An unbeaten USC team’s most important battle is not epitomized by a frantic downfield sprint by its head coach to gain the attention of the officials to call a timeout because the Trojans were in an illegal formation.
“I’ve never been associated with a group of kids that fight harder or have more heart,” Helton said afterward. “There’s a lot of hurt souls in our locker room right now.”
Those kids deserve better. They’re not improving. They’re not learning. It’s not working.
Kedon Slovis, who should have been a Heisman candidate, was harassed all night and threw three interceptions, including the game-clincher in the final minutes on a throwaway pass that was nabbed by lunging Oregon cornerback Jamal Hill.
The athletic Trojans, who should know better, committed nine penalties for 98 yards, including defensive leader Talanoa Hufanga actually tackling Oregon punter Tom Snee.

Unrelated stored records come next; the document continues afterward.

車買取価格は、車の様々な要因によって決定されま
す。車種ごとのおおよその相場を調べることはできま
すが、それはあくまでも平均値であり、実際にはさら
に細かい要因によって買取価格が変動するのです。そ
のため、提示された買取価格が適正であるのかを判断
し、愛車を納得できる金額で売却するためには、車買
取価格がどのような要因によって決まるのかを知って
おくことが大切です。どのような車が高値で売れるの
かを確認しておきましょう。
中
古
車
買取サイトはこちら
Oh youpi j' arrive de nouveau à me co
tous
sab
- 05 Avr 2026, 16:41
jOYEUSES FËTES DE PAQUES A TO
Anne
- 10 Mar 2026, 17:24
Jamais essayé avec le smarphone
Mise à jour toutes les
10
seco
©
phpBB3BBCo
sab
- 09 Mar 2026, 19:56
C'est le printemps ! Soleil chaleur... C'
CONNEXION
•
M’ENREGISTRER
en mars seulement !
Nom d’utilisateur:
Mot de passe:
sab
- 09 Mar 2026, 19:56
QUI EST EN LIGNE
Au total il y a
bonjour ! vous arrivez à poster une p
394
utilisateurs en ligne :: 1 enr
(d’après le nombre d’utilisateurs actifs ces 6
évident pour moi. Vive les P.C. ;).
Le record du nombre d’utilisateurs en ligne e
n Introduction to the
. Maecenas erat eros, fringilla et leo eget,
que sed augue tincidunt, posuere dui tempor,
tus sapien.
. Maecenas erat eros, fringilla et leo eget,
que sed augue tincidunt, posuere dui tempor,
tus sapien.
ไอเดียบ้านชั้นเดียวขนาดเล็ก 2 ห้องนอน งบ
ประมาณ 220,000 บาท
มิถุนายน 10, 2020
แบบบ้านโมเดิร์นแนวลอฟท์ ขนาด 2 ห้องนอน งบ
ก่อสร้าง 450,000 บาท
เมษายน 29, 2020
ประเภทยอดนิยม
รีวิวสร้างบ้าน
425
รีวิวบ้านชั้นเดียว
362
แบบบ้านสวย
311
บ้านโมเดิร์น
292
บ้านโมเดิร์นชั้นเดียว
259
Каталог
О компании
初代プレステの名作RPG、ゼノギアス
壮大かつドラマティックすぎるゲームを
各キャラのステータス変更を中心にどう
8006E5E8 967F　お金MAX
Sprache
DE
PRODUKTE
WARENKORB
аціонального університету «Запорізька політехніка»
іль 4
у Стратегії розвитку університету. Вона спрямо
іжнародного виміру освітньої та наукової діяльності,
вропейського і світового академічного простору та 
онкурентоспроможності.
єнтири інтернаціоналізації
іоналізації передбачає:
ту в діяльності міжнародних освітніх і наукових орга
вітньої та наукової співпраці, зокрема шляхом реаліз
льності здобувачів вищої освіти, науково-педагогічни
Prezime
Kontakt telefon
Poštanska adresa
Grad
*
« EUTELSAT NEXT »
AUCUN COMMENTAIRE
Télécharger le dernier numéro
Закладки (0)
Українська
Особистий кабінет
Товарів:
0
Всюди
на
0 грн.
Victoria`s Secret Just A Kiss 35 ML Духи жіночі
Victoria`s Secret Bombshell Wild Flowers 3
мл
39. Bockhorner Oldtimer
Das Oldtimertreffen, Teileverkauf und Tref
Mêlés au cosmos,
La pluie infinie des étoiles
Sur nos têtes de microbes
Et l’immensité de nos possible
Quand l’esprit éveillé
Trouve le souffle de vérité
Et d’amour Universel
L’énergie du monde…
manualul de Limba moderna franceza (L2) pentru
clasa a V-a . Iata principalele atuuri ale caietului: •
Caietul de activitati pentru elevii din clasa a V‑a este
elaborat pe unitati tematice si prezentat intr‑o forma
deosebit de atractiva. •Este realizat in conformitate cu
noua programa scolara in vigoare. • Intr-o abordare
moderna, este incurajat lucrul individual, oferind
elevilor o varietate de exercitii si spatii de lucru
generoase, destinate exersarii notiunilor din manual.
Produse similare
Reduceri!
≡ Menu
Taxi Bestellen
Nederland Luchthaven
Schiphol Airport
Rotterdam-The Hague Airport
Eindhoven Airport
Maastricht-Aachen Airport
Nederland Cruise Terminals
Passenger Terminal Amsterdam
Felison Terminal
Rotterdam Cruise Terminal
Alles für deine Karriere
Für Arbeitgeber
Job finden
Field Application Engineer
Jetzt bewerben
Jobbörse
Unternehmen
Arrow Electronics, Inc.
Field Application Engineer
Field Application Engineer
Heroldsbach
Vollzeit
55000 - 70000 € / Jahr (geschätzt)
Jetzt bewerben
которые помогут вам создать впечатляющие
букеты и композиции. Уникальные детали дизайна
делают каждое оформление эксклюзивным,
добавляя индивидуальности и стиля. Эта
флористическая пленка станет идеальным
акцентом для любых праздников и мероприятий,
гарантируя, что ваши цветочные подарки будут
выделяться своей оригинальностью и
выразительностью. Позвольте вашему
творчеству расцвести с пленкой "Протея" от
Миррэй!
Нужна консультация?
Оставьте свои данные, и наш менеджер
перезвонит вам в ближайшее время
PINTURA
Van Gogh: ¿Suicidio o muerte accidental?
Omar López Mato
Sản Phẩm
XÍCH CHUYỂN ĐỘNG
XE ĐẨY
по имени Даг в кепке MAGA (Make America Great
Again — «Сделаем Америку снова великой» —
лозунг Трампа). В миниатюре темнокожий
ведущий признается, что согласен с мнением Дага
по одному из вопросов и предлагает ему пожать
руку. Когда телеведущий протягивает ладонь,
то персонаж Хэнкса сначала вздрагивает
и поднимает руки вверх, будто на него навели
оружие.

Said safety Isaiah Pola-Mao: “Coach always says, when emotions go up, intelligence goes down.”
Said Helton: “I thought Isaiah hit the nail on the head. Our kids had so much emotion and played so damn hard, it was one of those games that you look up, you try to block a punt … and you run into the kicker.”
He added, “We had what we call self-inflicted wounds … it’s something that we have to learn from in championship games that can cost you a championship, and it did tonight.”
None of which explains why the Trojans did not show up ready to play. Yes, they had only four days to prepare while the Ducks — subbing for the coronavirus-plagued Washington — had two weeks to plan. That is still no excuse for taking the field as if it were a spring practice.
First possession, Slovis threw a terrible pass that was picked off by Deommodore Lenoir and made worse by a Trojan face-mask penalty.
Second possession, another USC personal foul penalty followed by a third-down sack. (The Trojans also called a timeout before the punt because they didn’t have enough players on the field.)
Third possession, another wildly thrown interception, this one to a diving Hill.
Fourth possession, Marcus Stepp was nailed in the backfield on fourth and inches by a completely unblocked Kayvon Thibodeaux.
Two possessions later, a foolish USC fair catch at the eight-yard line was followed by a tipped punt from the end zone.
Moments later, Oregon scored on a 16-yard screen pass from Tyler Shough to DJ Johnson to take a 21-7 lead barely into the second quarter, and it never really felt close again.
They can still go to a secondary bowl game. But if the pandemic restrictions make it more hassle than fun, for the sake of the kids and their families, here’s hoping they just stay home.
“We’re judged on championships here, that’s the beauty of this place … the fact of the matter is, we’re really close,” Helton said.
That beauty has slowly turned ugly, and the fact of the matter is, they’ve never seemed further away.